── Material shown ──

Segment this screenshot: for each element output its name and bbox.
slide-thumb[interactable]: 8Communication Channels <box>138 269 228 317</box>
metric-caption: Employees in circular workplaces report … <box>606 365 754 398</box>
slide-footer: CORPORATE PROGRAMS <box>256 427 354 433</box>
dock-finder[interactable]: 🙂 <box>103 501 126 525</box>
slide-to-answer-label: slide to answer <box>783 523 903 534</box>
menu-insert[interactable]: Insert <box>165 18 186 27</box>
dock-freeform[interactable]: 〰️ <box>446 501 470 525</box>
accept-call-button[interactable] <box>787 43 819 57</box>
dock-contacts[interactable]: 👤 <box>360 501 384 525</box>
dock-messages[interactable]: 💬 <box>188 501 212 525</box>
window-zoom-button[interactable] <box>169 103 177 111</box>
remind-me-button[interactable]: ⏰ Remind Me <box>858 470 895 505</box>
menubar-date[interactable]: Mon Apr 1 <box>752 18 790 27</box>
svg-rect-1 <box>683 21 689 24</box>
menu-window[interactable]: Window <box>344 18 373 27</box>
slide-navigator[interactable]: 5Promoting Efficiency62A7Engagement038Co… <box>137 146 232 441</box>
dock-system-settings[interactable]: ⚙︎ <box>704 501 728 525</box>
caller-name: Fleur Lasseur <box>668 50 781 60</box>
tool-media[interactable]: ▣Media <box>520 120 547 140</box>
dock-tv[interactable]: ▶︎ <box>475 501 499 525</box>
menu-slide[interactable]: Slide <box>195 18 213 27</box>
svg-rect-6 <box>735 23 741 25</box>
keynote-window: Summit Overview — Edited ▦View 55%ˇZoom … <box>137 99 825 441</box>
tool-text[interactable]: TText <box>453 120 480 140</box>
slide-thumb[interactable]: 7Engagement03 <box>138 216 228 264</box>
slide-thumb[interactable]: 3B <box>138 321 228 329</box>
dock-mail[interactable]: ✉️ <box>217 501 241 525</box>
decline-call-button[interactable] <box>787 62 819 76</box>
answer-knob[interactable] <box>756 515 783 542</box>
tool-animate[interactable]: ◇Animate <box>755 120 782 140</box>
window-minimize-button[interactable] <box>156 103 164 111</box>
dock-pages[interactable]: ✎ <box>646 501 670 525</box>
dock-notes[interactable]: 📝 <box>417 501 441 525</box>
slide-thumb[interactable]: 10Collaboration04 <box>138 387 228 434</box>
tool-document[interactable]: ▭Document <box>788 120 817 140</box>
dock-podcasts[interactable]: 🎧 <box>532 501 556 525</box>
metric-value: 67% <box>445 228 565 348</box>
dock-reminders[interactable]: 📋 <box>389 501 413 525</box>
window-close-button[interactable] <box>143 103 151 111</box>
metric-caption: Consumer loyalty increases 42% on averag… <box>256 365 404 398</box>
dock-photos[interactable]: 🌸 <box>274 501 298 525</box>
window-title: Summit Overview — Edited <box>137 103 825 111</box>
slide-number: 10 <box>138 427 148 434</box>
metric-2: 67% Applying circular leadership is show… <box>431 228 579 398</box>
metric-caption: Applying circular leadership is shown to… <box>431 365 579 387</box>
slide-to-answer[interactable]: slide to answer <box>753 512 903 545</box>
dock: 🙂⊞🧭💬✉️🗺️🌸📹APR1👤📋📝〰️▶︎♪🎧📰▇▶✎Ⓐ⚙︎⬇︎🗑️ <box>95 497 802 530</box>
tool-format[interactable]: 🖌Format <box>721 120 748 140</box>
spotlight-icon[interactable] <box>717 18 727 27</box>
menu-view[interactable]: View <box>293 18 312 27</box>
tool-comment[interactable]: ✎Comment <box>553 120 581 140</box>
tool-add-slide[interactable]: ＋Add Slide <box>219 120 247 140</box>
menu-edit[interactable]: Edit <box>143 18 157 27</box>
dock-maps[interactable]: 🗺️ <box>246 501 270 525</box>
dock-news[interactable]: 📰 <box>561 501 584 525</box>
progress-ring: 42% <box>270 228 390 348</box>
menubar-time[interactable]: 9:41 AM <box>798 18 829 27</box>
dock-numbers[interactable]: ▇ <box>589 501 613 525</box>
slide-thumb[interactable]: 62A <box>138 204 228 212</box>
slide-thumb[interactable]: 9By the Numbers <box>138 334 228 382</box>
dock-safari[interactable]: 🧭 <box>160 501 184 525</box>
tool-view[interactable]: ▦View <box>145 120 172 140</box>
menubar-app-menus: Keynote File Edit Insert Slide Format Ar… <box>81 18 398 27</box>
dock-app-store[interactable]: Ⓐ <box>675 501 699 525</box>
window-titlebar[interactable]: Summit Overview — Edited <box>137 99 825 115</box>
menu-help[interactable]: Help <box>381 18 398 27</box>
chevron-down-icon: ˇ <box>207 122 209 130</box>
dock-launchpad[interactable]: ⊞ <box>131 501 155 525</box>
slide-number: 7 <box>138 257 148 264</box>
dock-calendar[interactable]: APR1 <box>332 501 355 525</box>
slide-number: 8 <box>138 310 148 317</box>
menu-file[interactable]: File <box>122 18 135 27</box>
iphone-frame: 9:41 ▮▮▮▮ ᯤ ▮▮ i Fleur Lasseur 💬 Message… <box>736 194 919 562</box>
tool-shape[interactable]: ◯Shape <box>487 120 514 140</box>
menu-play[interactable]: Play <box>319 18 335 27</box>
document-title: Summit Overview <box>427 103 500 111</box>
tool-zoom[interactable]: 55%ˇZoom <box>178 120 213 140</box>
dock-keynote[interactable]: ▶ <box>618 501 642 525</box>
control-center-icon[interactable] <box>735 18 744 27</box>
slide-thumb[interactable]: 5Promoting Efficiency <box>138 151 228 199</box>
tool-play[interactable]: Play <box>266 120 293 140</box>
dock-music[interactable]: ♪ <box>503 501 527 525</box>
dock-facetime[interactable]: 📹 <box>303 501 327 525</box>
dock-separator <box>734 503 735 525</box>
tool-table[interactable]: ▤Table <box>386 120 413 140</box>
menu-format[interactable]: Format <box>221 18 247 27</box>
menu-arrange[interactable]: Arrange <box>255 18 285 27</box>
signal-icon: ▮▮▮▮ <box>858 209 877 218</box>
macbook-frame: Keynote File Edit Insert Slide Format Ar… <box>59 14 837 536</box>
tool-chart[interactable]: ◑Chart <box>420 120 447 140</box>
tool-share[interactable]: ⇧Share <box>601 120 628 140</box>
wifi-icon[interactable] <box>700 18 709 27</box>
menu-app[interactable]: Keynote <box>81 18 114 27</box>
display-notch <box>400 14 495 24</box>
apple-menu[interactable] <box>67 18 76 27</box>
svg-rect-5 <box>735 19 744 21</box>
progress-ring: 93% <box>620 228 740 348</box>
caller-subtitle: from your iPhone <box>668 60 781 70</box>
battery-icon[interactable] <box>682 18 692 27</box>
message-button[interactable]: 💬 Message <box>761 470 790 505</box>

───

Go through the records line by line, and copy each line that holds the string "circular".

metric-caption: Employees in circular workplaces report … <box>606 365 754 398</box>
metric-2: 67% Applying circular leadership is show… <box>431 228 579 398</box>
metric-caption: Applying circular leadership is shown to… <box>431 365 579 387</box>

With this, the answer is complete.